Our driver refused to accept any money for helping us out, and hurried off to the nearest café-wagon. We found another wagon where we would be able to sleep, which we shared with a group of young boys who had clearly found the vodka-wagon and were enjoying themselves. We spent a bizarre evening there, playing cards, sheltering from the snow and trying to make sense of the permanent transience which seemed to characterise Irkeshtam.

The next morning, we knocked the ice off our bikes and cycled through the Kyrgyz border. After 7 weeks and almost 2000km cycling it felt strange to be leaving this incredible country. Kyrgyzstan had proved to be harder than anything we could have imagined, not just the brutal gradients, high passes, and appalling roads, but also the isolation, cultural differences and restricted diet.

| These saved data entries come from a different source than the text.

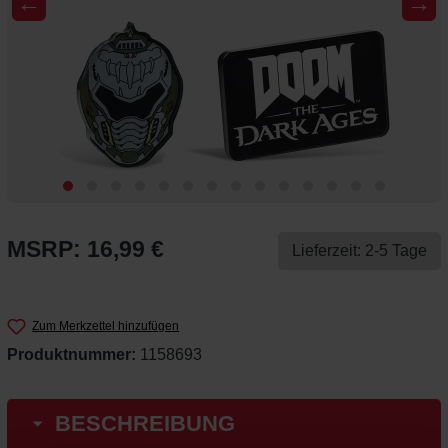
←
→
MSRP: 16,99 €
Lieferzeit: 2-5 Tage
Zum Merkzettel hinzufügen
Produktnummer:
1158693
BESCHREIBUNG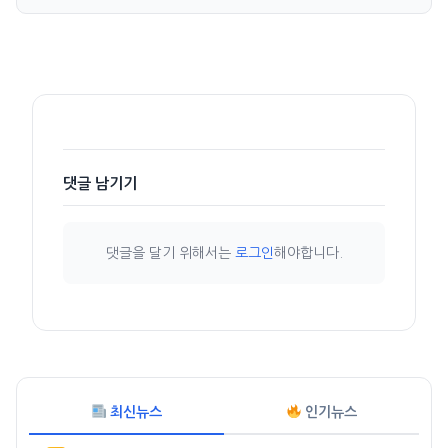
댓글 남기기
댓글을 달기 위해서는
로그인
해야합니다.
최신뉴스
인기뉴스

However, these difficulties increased the sense of achievement we felt at the end of every day and were contrasted against the most spectacular scenery we had come through on the entire trip, and a people who were both deeply hospitable and respectful towards us.

Despite our melancholy at leaving Kyrgyzstan we could not contain our excitement at we cycled the 10kms through no-man’s land to the first Chinese checkpoint. After nearly 8 months we were finally going to enter China! Our bags were scanned, our photos investigated, and our marital status was questioned but all went well. Even so, we were not yet quite in China: bizarrely, there are 140 kilometres between the first checkpoint and the actual Chinese border, and we were forced to take an official taxi between the two. However, once we reached the second checkpoint, had had another scan of our luggage, received an entry stamp and negotiated a customs’ official who took a serious dislike to Jonathan, we were finally in China!

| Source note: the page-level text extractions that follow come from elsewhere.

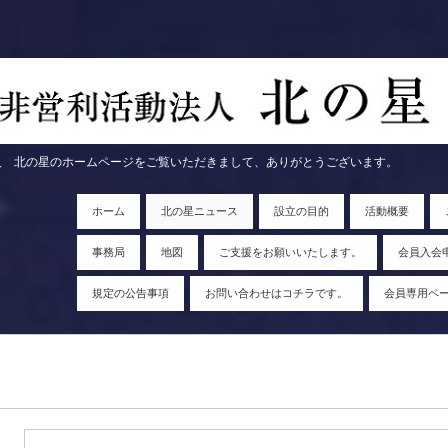
ページをご覧いただきまして、ありがとうございます。
ホーム
北の星ニュース
設立の目的
活動概要
事務局
地図
ご支援をお願いいたします。
会員入会
規定の公告事項
お問い合わせはコチラです。
会員専用ペ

A swift visit to a small shop confirmed this as Harriet gazed bemused at a vast selection of shrink-wrapped meat and ice teas.

Elated we whizzed down the super smooth highway, and even a police checkpoint and puncture couldn’t dampen our moods. But as the sun began to drop, we realised that the highway was completely fenced in, preventing any exit to camp. And so, on our first night we reached the apogee of our vagrancy, sleeping in a motorway underpass with the roar of traffic overhead.

The next day we woke to see the road shrouded in an icy fog, which numbed our lips and left us talking like we had been to the dentist. Socks were placed on our hands, much to the amusement of the police at a toll booth, who informed us that we actually weren’t allowed to cycle on the highway, but allowed us to continue on to Kashgar.

We reached the city at lunchtime, and immediately loved the way it blended Central Asian and Chinese cultures and cuisines, delighting in a heavily spiced noodle dish while surrounded by mopeds and sheep carcasses.

Kashgar, and the surrounding Xingjiang province have a predominantly Uyghur population, and ethnic tensions have often boiled over into violence. This was apparent in the incredibly high level of security all around the city, with scanners in every shop and riot police stationed in public places. This made some aspects of our stay a little tense, but we found the city a vibrant and energising place to be, and spent three happy days visiting camels at the animal market, gorging ourselves on tofu and pomegranate juice at the night market, and wandering the alleys of the old town.

Then reluctantly and fearfully, we deposited our bikes at the train station baggage hall so that they could be transported over the western deserts to Chengdu, the capital of Sichuan province, where the Chinese leg of our journey would start. Fittingly it was on this, our very last cycle of the Central Asian part of our adventure, that we reached our milestone 10,000thkm.